There is a classic scene in the B-grade flick Glengarry Glen Ross when the overbearing sales boss played by Alec Baldwin tears his new sales team to pieces for their lack of performance. Now, I’ve come across a few of these tyrants over the years in the various media businesses I’ve been involved with, and it brought back some memories of that old sales adage – ABC, or, Always Be Closing.
Coming back to today, and one of the aspects of content marketing we discuss a lot is how it can change a business as you start to focus on owned assets rather than paid media. We’ve started to act and think like a media business and also practise what we preach. The reason we do this wasn’t some sort of blind faith; we believe that if we provide great content and information on our sites, the people who visit them will deem us worthwhile to do the same for them. We believe that the best way to attract quality brands to our business is to first show them we can execute on what we promise, and add value rather than simply asking for money.

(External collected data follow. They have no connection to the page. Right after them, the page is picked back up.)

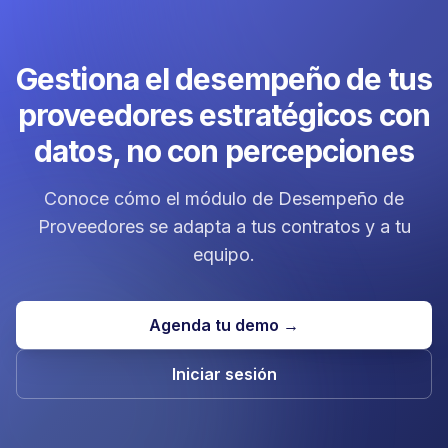
Gestiona el desempeño de tus
proveedores estratégicos con
datos, no con percepciones
Conoce cómo el módulo de Desempeño de
Proveedores se adapta a tus contratos y a tu
equipo.
Agenda tu demo →
Iniciar sesión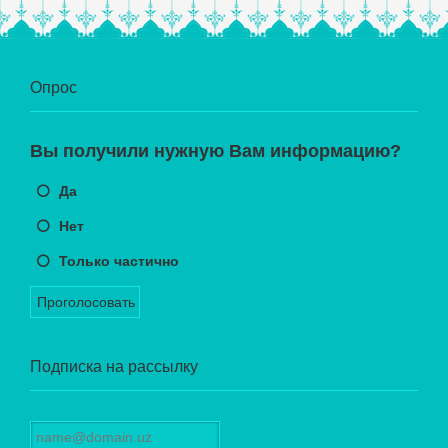
Опрос
Вы получили нужную Вам информацию?
Да
Нет
Только частично
Проголосовать
Подписка на рассылку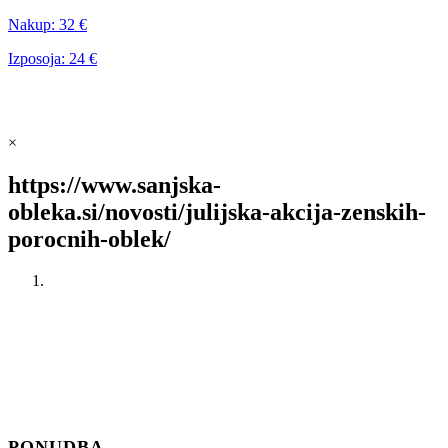
Nakup:
32 €
Izposoja:
24 €
×
https://www.sanjska-
obleka.si/novosti/julijska-akcija-zenskih-
porocnih-oblek/
PONUDBA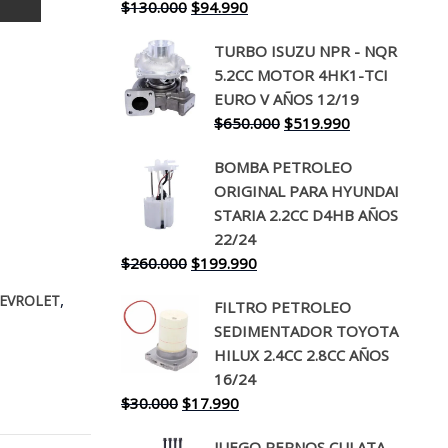
El
El
$
130.000
$
94.990
precio
precio
TURBO ISUZU NPR - NQR
original
actual
5.2CC MOTOR 4HK1-TCI
era:
es:
EURO V AÑOS 12/19
$130.000.
$94.990.
El
El
$
650.000
$
519.990
precio
precio
BOMBA PETROLEO
original
actual
ORIGINAL PARA HYUNDAI
era:
es:
STARIA 2.2CC D4HB AÑOS
$650.000.
$519.990.
22/24
El
El
$
260.000
$
199.990
precio
precio
,
EVROLET
FILTRO PETROLEO
original
actual
SEDIMENTADOR TOYOTA
era:
es:
HILUX 2.4CC 2.8CC AÑOS
$260.000.
$199.990.
16/24
El
El
$
30.000
$
17.990
precio
precio
JUEGO PERNOS CULATA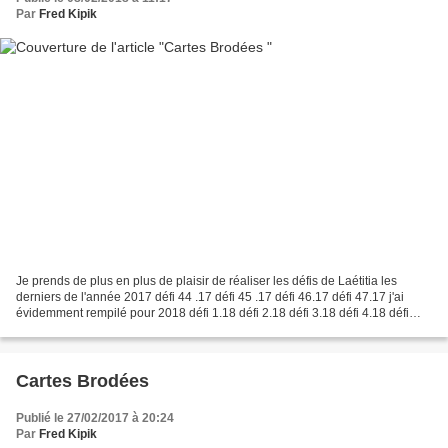
Par
Fred Kipik
Je prends de plus en plus de plaisir de réaliser les défis de Laétitia les
derniers de l'année 2017 défi 44 .17 défi 45 .17 défi 46.17 défi 47.17 j'ai
évidemment rempilé pour 2018 défi 1.18 défi 2.18 défi 3.18 défi 4.18 défi
5.18 défi 6.18 un vrai régal...
Cartes Brodées
Publié le 27/02/2017 à 20:24
Par
Fred Kipik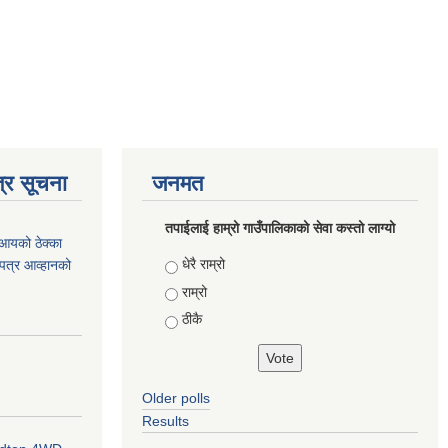
्र सूचना
जनमत
तपाईलाई हाम्रो गाउँपालिकाको सेवा कस्तो लाग्यो
आयको ठेक्का
Choices
धेरै राम्रो
ोलपत्र आव्हानको
राम्रो
ठीकै
Older polls
Results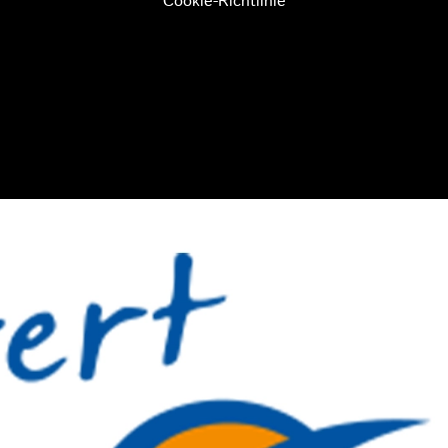
Cookie-Richtlinie
YREUTH
RS BAYREUTH
NESTO TIGERS BAYREUTH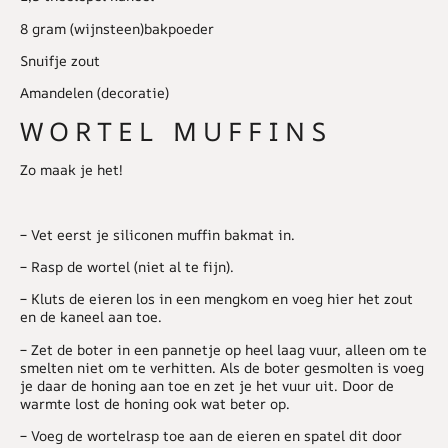
8 gram (wijnsteen)bakpoeder
Snuifje zout
Amandelen (decoratie)
WORTEL MUFFINS
Zo maak je het!
– Vet eerst je siliconen muffin bakmat in.
– Rasp de wortel (niet al te fijn).
– Kluts de eieren los in een mengkom en voeg hier het zout
en de kaneel aan toe.
– Zet de boter in een pannetje op heel laag vuur, alleen om te
smelten niet om te verhitten. Als de boter gesmolten is voeg
je daar de honing aan toe en zet je het vuur uit. Door de
warmte lost de honing ook wat beter op.
– Voeg de wortelrasp toe aan de eieren en spatel dit door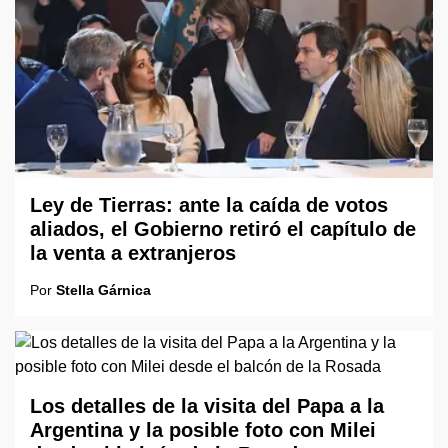
Ley de Tierras: ante la caída de votos
aliados, el Gobierno retiró el capítulo de
la venta a extranjeros
Por
Stella Gárnica
Los detalles de la visita del Papa a la
Argentina y la posible foto con Milei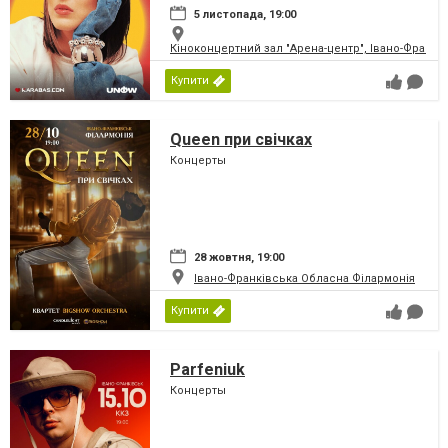
5 листопада, 19:00
Кіноконцертний зал "Арена-центр", Івано-Франкі
Купити
Queen при свічках
Концерты
28 жовтня, 19:00
Івано-Франківська Обласна Філармонія
Купити
Parfeniuk
Концерты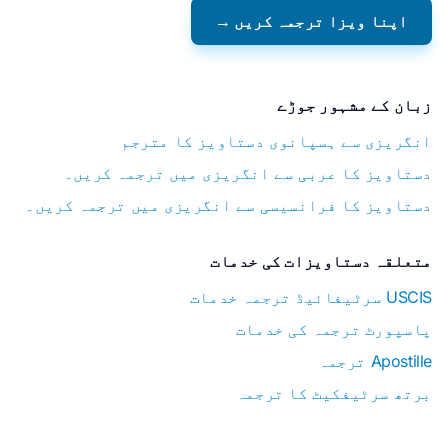
اپنا ویزا ترجمہ کریں →
زبان کے مشہور جوڑے
انگریزی سے ہسپانوی دستاویز کا مترجم
دستاویز کا عربی سے انگریزی میں ترجمہ کریں۔
دستاویز کا فرانسیسی سے انگریزی میں ترجمہ کریں۔
متعلقہ دستاویزات کی خدمات
USCIS سرٹیفائیڈ ترجمہ خدمات
پاسپورٹ ترجمہ کی خدمات
Apostille ترجمہ
برتھ سرٹیفکیٹ کا ترجمہ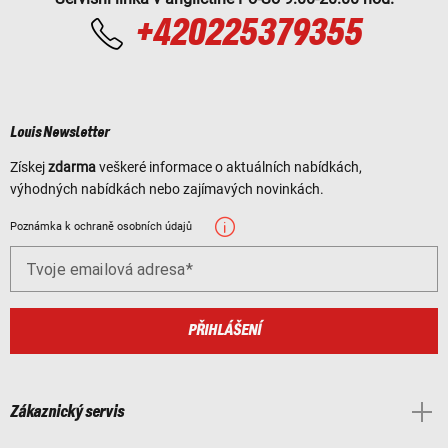
+420225379355
Louis Newsletter
Získej
zdarma
veškeré informace o aktuálních nabídkách,
výhodných nabídkách nebo zajímavých novinkách.
Poznámka k ochraně osobních údajů
Tvoje emailová adresa
PŘIHLÁŠENÍ
Zákaznický servis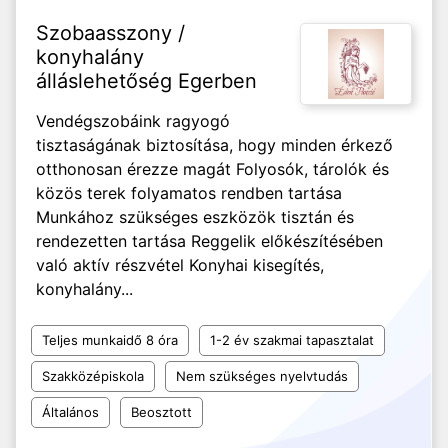
Szobaasszony /
konyhalány
álláslehetőség Egerben
Vendégszobáink ragyogó
tisztaságának biztosítása, hogy minden érkező
otthonosan érezze magát Folyosók, tárolók és
közös terek folyamatos rendben tartása
Munkához szükséges eszközök tisztán és
rendezetten tartása Reggelik előkészítésében
való aktív részvétel Konyhai kisegítés,
konyhalány...
Teljes munkaidő 8 óra
1-2 év szakmai tapasztalat
Szakközépiskola
Nem szükséges nyelvtudás
Általános
Beosztott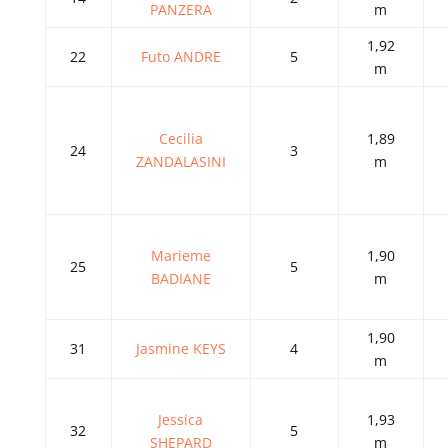
PANZERA
m
1,92
22
Futo ANDRE
5
m
Cecilia
1,89
24
3
ZANDALASINI
m
Marieme
1,90
25
5
BADIANE
m
1,90
31
Jasmine KEYS
4
m
Jessica
1,93
32
5
SHEPARD
m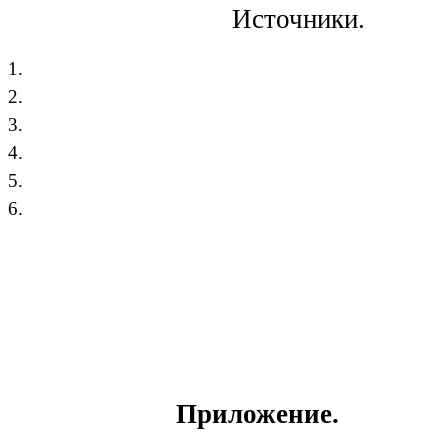
Источники.
1.
2.
3.
4.
5.
6.
Приложение.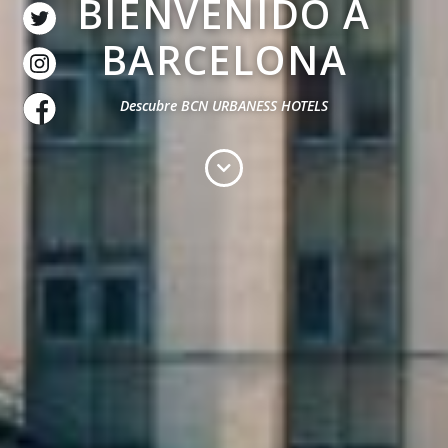
BIENVENIDO A
BARCELONA
Descubre BCN URBANESS HOTELS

In his new book Youtility: Why Smart Marketing is About Help Not Hype, Jay Baer provides some really interesting thoughts about why providing your prospects with something of real value means they will come back to you when they need to spend. As he explains, “Youtility is marketing so useful, people would pay for it”.
But what does that mean to my pipeline? I can hear the sales director asking. In our experience, Youtility grows the pipeline… and it grows it with the right sort of prospects because we have already established a bond with them. Because they’ve engaged with our content, they understand our business and because we’ve given away free something they’d be happy to pay for, they already have a positive opinion of us before they ever contact us directly.
Don’t get me wrong, when I start this business we knocked on a helluva lot of doors. It was a time when content marketing was still something of an unknown so we needed to educate. But we did that through content marketing and we did it regularly. We wanted prospects to keep coming back to our site to get better educated about what we did and how it could help them do the same. It was content marketing for content marketing!
So almost three years on we haven’t increased our sales team at all, but we’ve managed to grow nicely off the back of a plan we implemented right from the start and continue to drive on a daily basis.
Maybe that ABC should be ABCM – always be content marketing.